A Healthy Dose of Inlining

In the current version of the traversal kernel, we have several function calls. In general, function calls are costly, so we would like to remove them from the assembly, but still keep them in the code, as they serve as documentation and improve readability.

Before I go on, let me pause for a bit and explain why these function calls are costly. Too often I read blog posts or articles that repeat that claim, without actually going into details, and the result is that programmers think that they are slow because you need to jump to some memory address, or because the call instruction is too slow. Unless your function is very small (only a couple of instructions long), the penalty you pay when calling a function does not come from the call or ret instructions, or from the fact that the compiler has to save registers to obey to the calling convention. It has to do with the fact that the compiler does not optimize across function boundaries. To illustrate that point, imagine the following code:

void f(bool c) {
    for (int i = 0; i < 100000; ++i) {
        if (c) printf("%d\n", i);
    }
}

If the compiler inlines a call to f(false), the result is extremely fast, since it will completely remove the loop and the resulting code will essentially do nothing. On the other hand, if that call is not inlined, then the result will be slow, because even though the loop does nothing, the compiler has no way of knowing that inside f() since at that point c is an unknown parameter and not the constant false. Granted, this example is a little extreme, but it shows that inlining can give you a lot more than just removing a couple of call or ret instructions.

Going back to the traversal kernel, it might make sense to annotate every function called in the traversal kernel with __attribute__((always_inline)) (for gcc or clang), or __forceinline (for MSVC). In practice, I like to apply a little more restraint, so the rules I follow are:

If a function is local to a compilation unit and inlining should be determined by the compiler, use static.
If a function is local to a compilation unit and small, use static inline.
If a function is local to a compilation unit and should always be inlined, use static inline __attribute__((always_inline)) (or the equivalent for MSVC).

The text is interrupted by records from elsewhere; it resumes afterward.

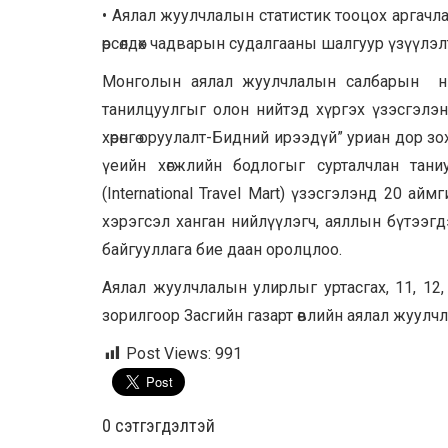
• Аялал жуулчлалын статистик тооцох аргачл
өрсөлдөх чадварын судалгааны шалгуур үзүүлэл
Монголын аялал жуулчлалын салбарын нэгд
танилцуулгыг олон нийтэд хүргэх үзэсгэлэ
хөрөнгө оруулалт-Бидний ирээдүй” уриан дор 
үеийн хөгжлийн бодлогыг сурталчлан тани
(International Travel Mart) үзэсгэлэнд 20 ай
хэрэгсэл ханган нийлүүлэгч, аяллын бүтээгд
байгууллага бие даан оролцлоо.
Аялал жуулчлалын улирлыг уртасгах, 11, 12,
зорилгоор Засгийн газарт өвлийн аялал жуулчл
Post Views:
991
0 cэтгэгдэлтэй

Assuming those rules are followed in the source code, a problem still remains: The any parameter of intersect_bvh() is not a constant, so the compiler will emit runtime tests every time it is mentioned. A remedy to this problem is the following:

Annotate intersect_bvh() with static inline __attribute__((force_inline))

Create two new publicly visible functions:

struct bvh {
    struct node* nodes;
    primitive_t* primitives;
    index_t root_index;
    size_t depth;
};

bool intersect_bvh_closest(const struct bvh* bvh, struct ray* ray, hit_t* hit) {
    return intersect_bvh(
        bvh->nodes,
        bvh->primitives,
        bvh->root_index,
        bvh->depth,
        ray, hit, false);
}

bool intersect_bvh_any(const struct bvh* bvh, struct ray* ray, hit_t* hit) {
    return intersect_bvh(
        bvh->nodes,
        bvh->primitives,
        bvh->root_index,
        bvh->depth,
        ray, hit, true);
}

With this, we now have effectively two optimized versions of the code where the any constant has been eliminated and replaced by a constant (true for intersect_bvh_any() and false for intersect_bvh_closest()). This simple change now should largely improve performance, with little to no impact on code readability!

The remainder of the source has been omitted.